SOURCE INFORMATION:
────────────────────────────────────────

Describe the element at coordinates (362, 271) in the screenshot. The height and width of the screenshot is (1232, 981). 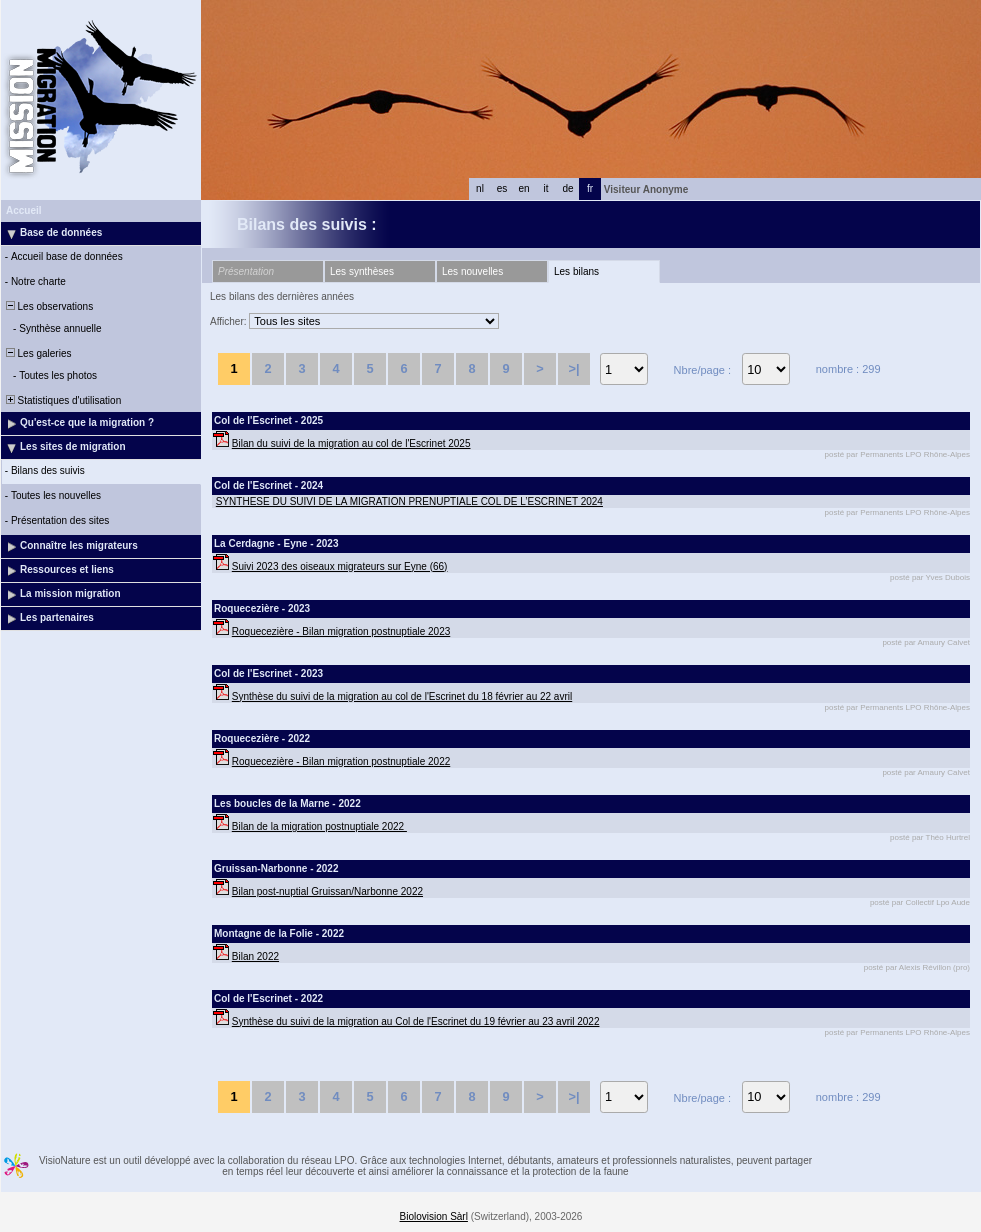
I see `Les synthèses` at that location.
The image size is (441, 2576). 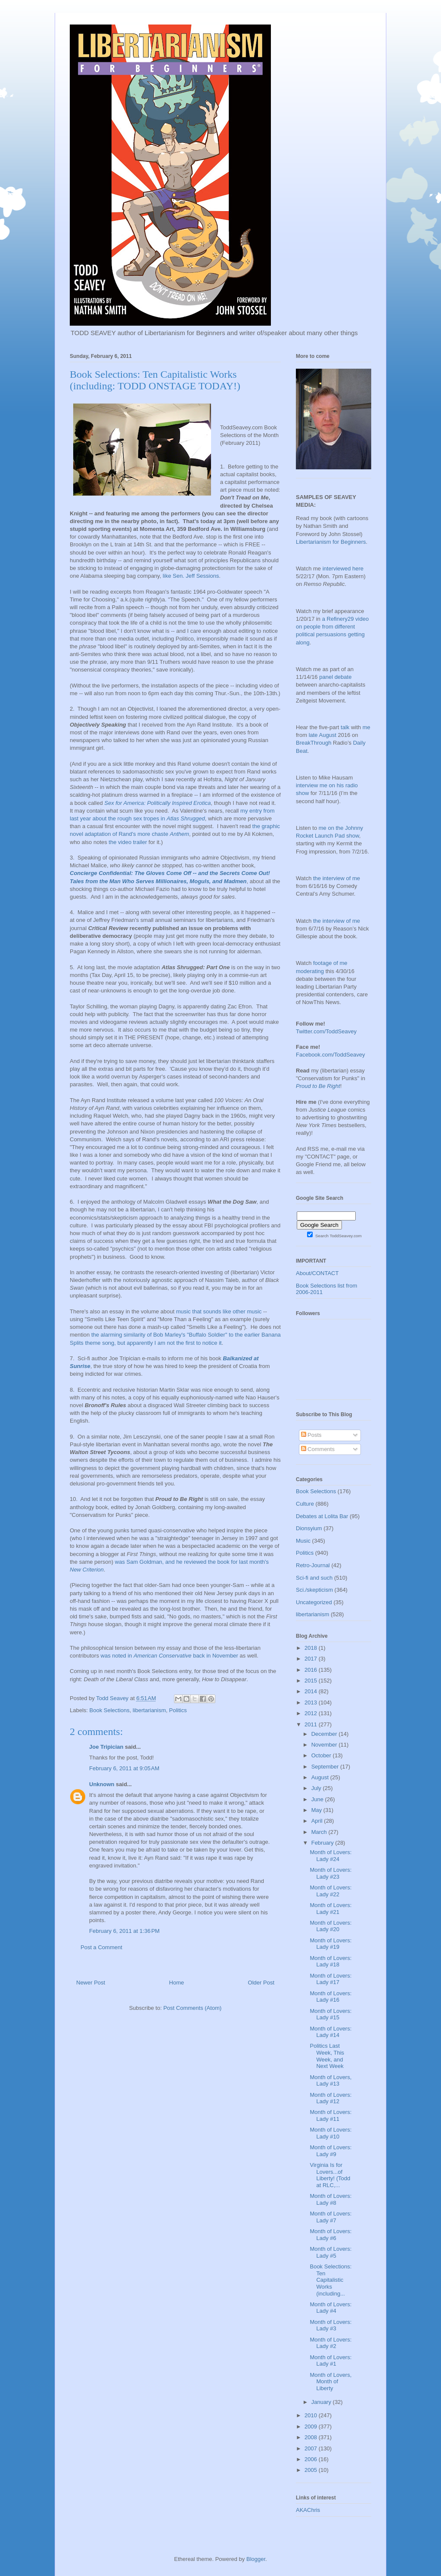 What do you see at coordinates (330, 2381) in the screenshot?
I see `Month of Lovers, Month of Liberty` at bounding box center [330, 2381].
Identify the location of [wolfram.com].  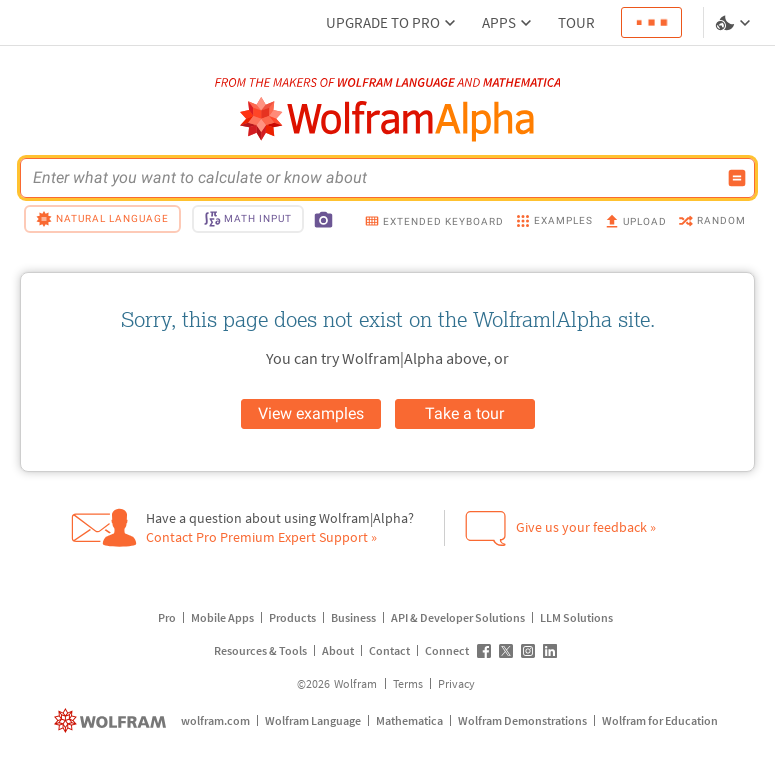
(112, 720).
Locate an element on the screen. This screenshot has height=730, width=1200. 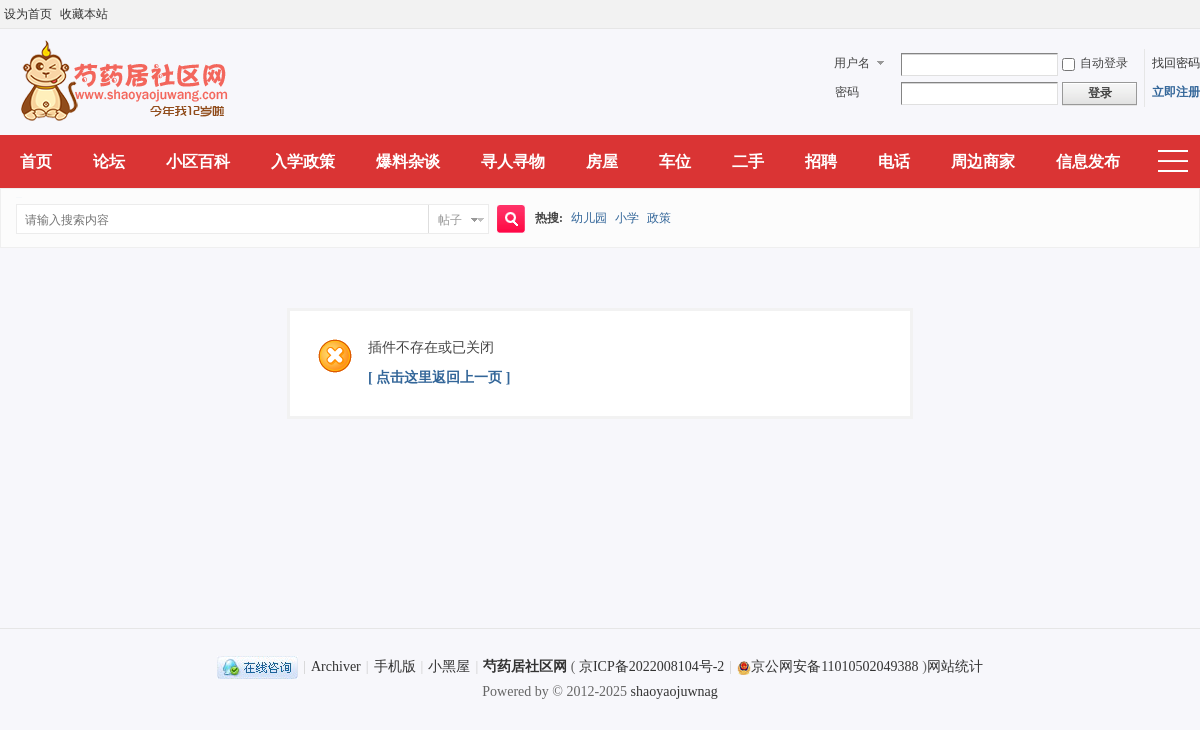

────────────────────────────────────────

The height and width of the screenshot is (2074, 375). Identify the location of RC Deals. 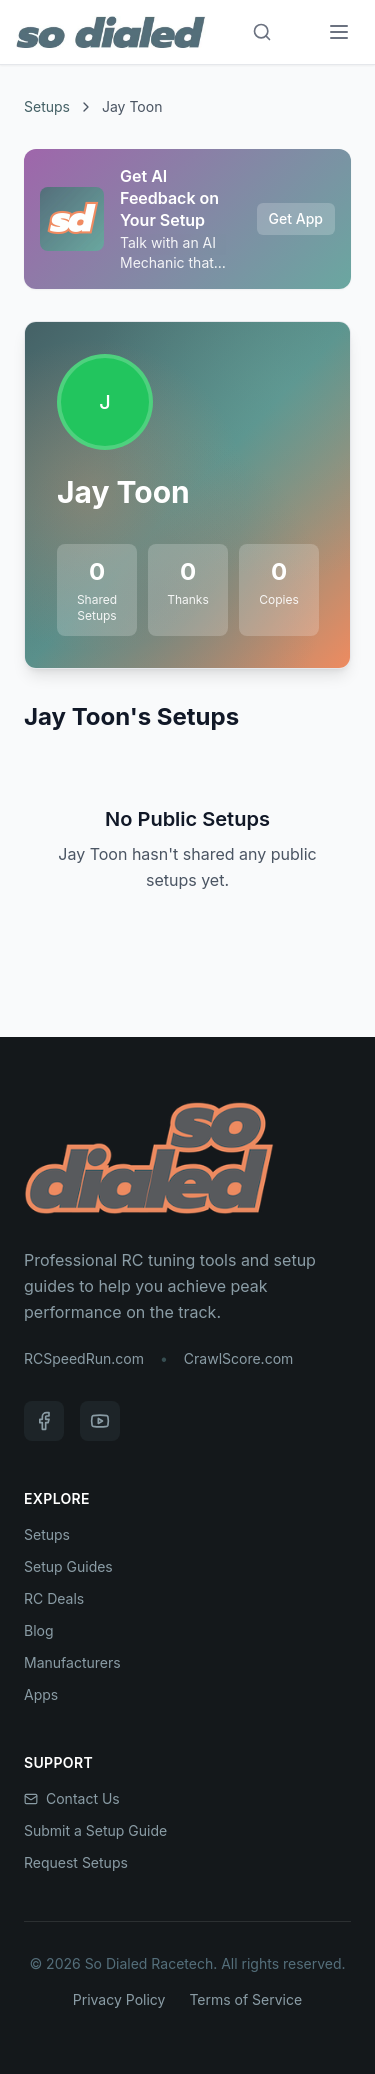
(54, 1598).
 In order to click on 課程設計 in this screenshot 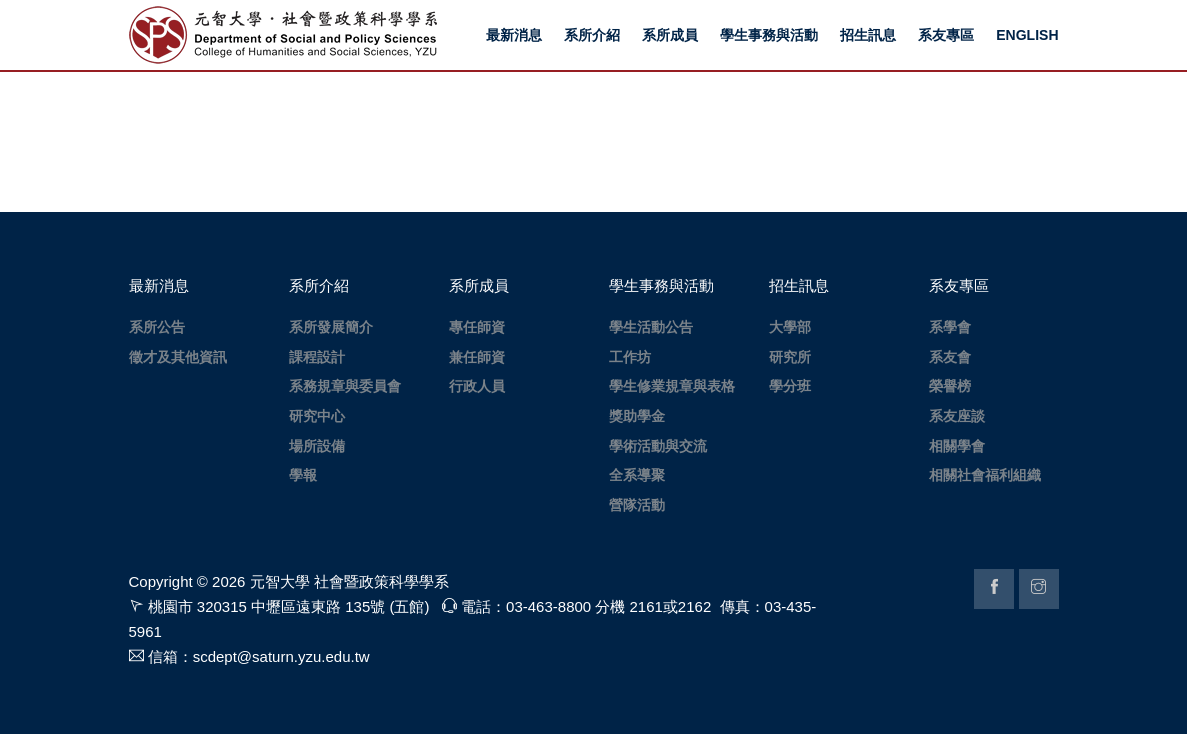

────────────────────────────────────────

TASK DESCRIPTION:
The lines above from the line with "The height and width of the screenshot is (2074, 375)." through the line with "In order to" are to be given again word for word, with no pictures among them.

RESULT OF THIS TASK:
The height and width of the screenshot is (2074, 375). Identify the location of RC Deals. 
(54, 1598).
 In order to click on 課程設計 in this screenshot 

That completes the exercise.